Pageinspect查看heap_page_items
test=# select * from heap_page_items(get_raw_page('t1',0)) limit 1;
lp | lp_off | lp_flags | lp_len | t_xmin | t_xmax | t_field3 | t_ctid | t_infomask2 | t_infomask | t_hoff | t_bits | t_oid | t_data
----+--------+----------+--------+--------+--------+----------+--------+-------------+------------+--------+--------+-------+--------------------
1 | 8160 | 1 | 32 | 491 | 0 | 0 | (0,1) | 2 | 2306 | 24 | | | \x0100000009315f78
(1 row)
查看第一行记录,(lp=1),tuple的开始偏移量8160(lp_off),tuple的长度是32 bytes(lp_len为32,这个tuple是第一个插入的tuple,所以lp_off+lp_len=8160+32=8192),这行记录的插入事务id是491(t_xmin),和tuple的删除事务id是0(t_xmax),数据没有被删除,所以都是0。
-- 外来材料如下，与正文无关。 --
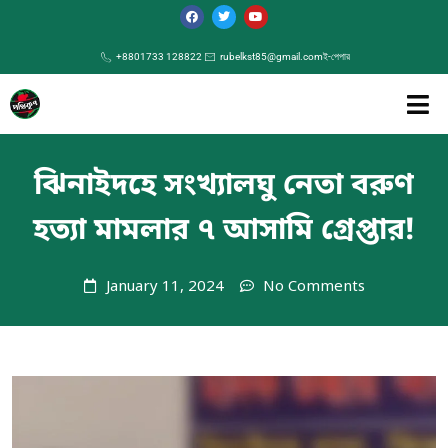
+8801733 128822
rubelkst85@gmail.com
ই-পেপার
ঝিনাইদহে সংখ্যালঘু নেতা বরুণ
হত্যা মামলার ৭ আসামি গ্রেপ্তার!
January 11, 2024
No Comments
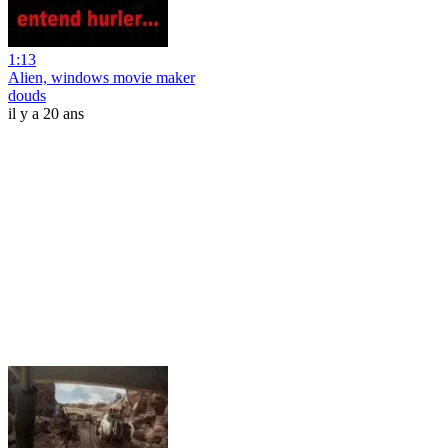
1:13
Alien, windows movie maker
douds
il y a 20 ans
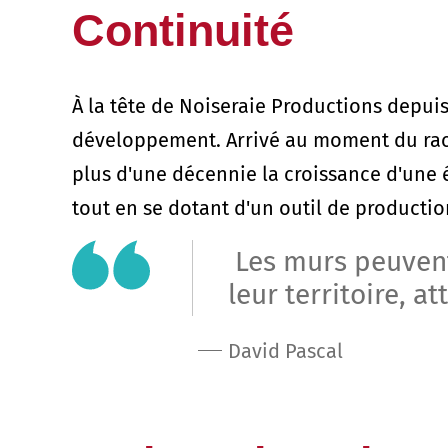
Continuité
À la tête de Noiseraie Productions depuis
développement. Arrivé au moment du racha
plus d'une décennie la croissance d'une 
tout en se dotant d'un outil de producti
Les murs peuvent 
leur territoire, a
David Pascal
t_ctid是(0,1),表示这个tuple是这个page中第一个块的第一条tuple;t_infomask2是2,t_infomask为2306,十六进制就是 0x0902 ,可以根据预定义HEAP_*的值去看看具体的含义,0x0902 = 0x0100 + 0x0800 +0x0002;tuple头部结构(行头)的长度是24(t_hoff),t_data就是16进制存储的真正的数据了。
删除一行数据观察prune_xid
test=# \d t1
Table "public.t1"
Column | Type | Collation | Nullable | Default
--------+-----------------------+-----------+----------+---------
id | integer | | |
name | character varying(10) | | |
test=# select * from page_header(get_raw_page('t1',0));
lsn | checksum | flags | lower | upper | special | pagesize | version | prune_xid
-----------+----------+-------+-------+-------+---------+----------+---------+-----------
0/161A278 | 0 | 0 | 772 | 784 | 8192 | 8192 | 4 | 0
(1 row)
test=# delete from t1 where id=1;
DELETE 1
test=# select * from page_header(get_raw_page('t1',0));
lsn | checksum | flags | lower | upper | special | pagesize | version | prune_xid
-----------+----------+-------+-------+-------+---------+----------+---------+-----------
0/162D2C0 | 0 | 0 | 772 | 784 | 8192 | 8192 | 4 | 493
(1 row)
prune_xid的值从“0”变为“493”,493就是删除这个tuple的事务id(当前最早的删除或更改tuple的事务id)。
test=# select * from heap_page_items(get_raw_page('t1',0)) limit 1;
lp | lp_off | lp_flags | lp_len | t_xmin | t_xmax | t_field3 | t_ctid | t_infomask2 | t_infomask | t_hoff | t_bits | t_oid | t_data
----+--------+----------+--------+--------+--------+----------+--------+-------------+------------+--------+--------+-------+--------------------
1 | 8160 | 1 | 32 | 491 | 493 | 0 | (0,1) | 8194 | 258 | 24 | | | \x0100000009315f78
(1 row)
lp为1的这个tuple的t_xmax为493,也就是删除这个tuple的事务id。